Banque privée - Recentrage exigé

le 24/10/2013 L'AGEFI Hebdo

Soumis au poids accru de la réglementation et à une érosion des marges, nombre d'acteurs réduisent leur spectre.

Talonné par Bank of America, UBS est à nouveau numéro un du secteur avec une croissance de presque 10 %.C rédit : Gianluca Colla/Bloomberg

Les particuliers fortunés n’ont jamais été aussi nombreux. Alors que cette population a crû de 9,2 % à 12 millions en 2012, sa capacité d’investissement cumulée a progressé de 10 % pour atteindre un niveau sans précédent de 46.200 milliards de dollars, selon un rapport sur la richesse mondiale réalisée par Capgemini et RBC Wealth Management. Nombre d’établissements financiers réduisent pourtant la voilure dans leur activité de banque privée.

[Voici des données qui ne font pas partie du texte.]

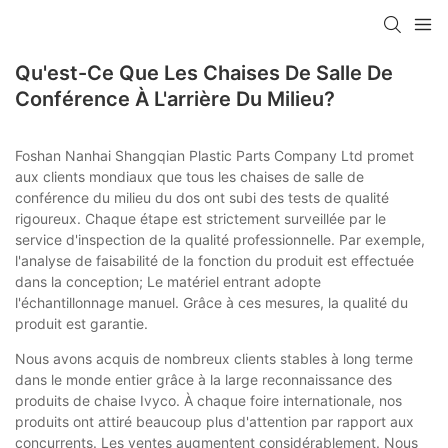
Qu'est-Ce Que Les Chaises De Salle De
Conférence À L'arrière Du Milieu?
Foshan Nanhai Shangqian Plastic Parts Company Ltd promet
aux clients mondiaux que tous les chaises de salle de
conférence du milieu du dos ont subi des tests de qualité
rigoureux. Chaque étape est strictement surveillée par le
service d'inspection de la qualité professionnelle. Par exemple,
l'analyse de faisabilité de la fonction du produit est effectuée
dans la conception; Le matériel entrant adopte
l'échantillonnage manuel. Grâce à ces mesures, la qualité du
produit est garantie.
Nous avons acquis de nombreux clients stables à long terme
dans le monde entier grâce à la large reconnaissance des
produits de chaise Ivyco. À chaque foire internationale, nos
produits ont attiré beaucoup plus d'attention par rapport aux
concurrents. Les ventes augmentent considérablement. Nous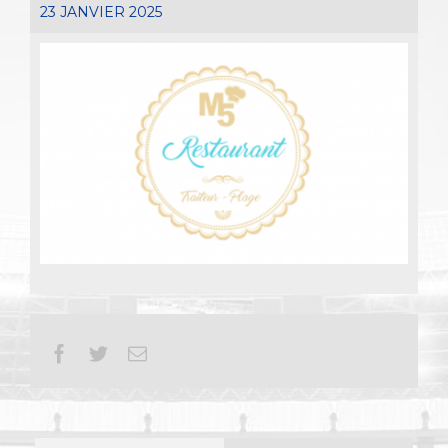
23 JANVIER 2025
Facebook
Twitter
Email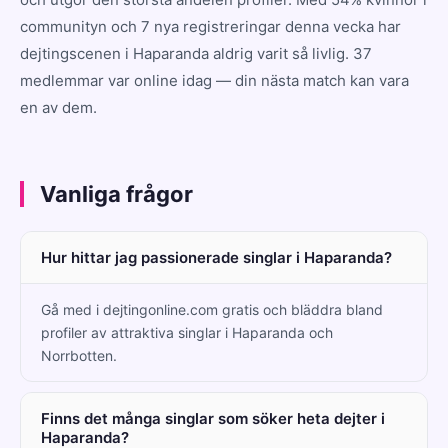
communityn och 7 nya registreringar denna vecka har
dejtingscenen i Haparanda aldrig varit så livlig. 37
medlemmar var online idag — din nästa match kan vara
en av dem.
Vanliga frågor
Hur hittar jag passionerade singlar i Haparanda?
Gå med i dejtingonline.com gratis och bläddra bland
profiler av attraktiva singlar i Haparanda och
Norrbotten.
Finns det många singlar som söker heta dejter i
Haparanda?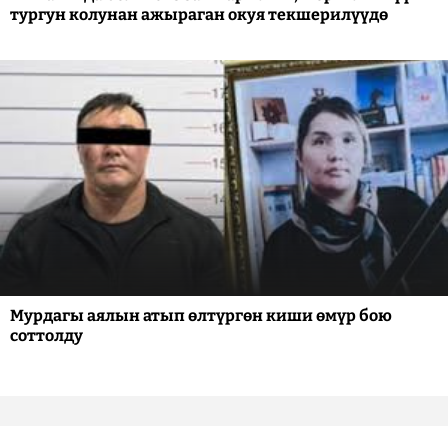
тургун колунан ажыраган окуя текшерилүүдө
Мурдагы аялын атып өлтүргөн киши өмүр бою
соттолду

Après le recentrage de Bank of America sur son marché domestique en 2012, Credit Suisse a annoncé fin septembre son retrait d’une cinquantaine de pays d’ici à fin 2013. A cette décision succède celle de Barclays, qui entend mettre un terme à ses activités dans 130 pays d’ici à 2016. « Ces annonces ne constituent pas une surprise et sont en adéquation avec les attentes des clients. Confrontés entre autres à de nombreuses requêtes liées aux exigences réglementaires, ceux-ci souhaitent en effet une plus grande implication de la part de leur banque, elle-même soumise à ces contraintes, estime Jean Lassignardie, directeur des ventes et du marketing de l’entité mondiale services financiers de Capgemini. Se concentrer sur un spectre d’interventions moins large, mais plus en profondeur, devient une nécessité pour les banques. D’autres acteurs sont appelés à suivre cette voie. »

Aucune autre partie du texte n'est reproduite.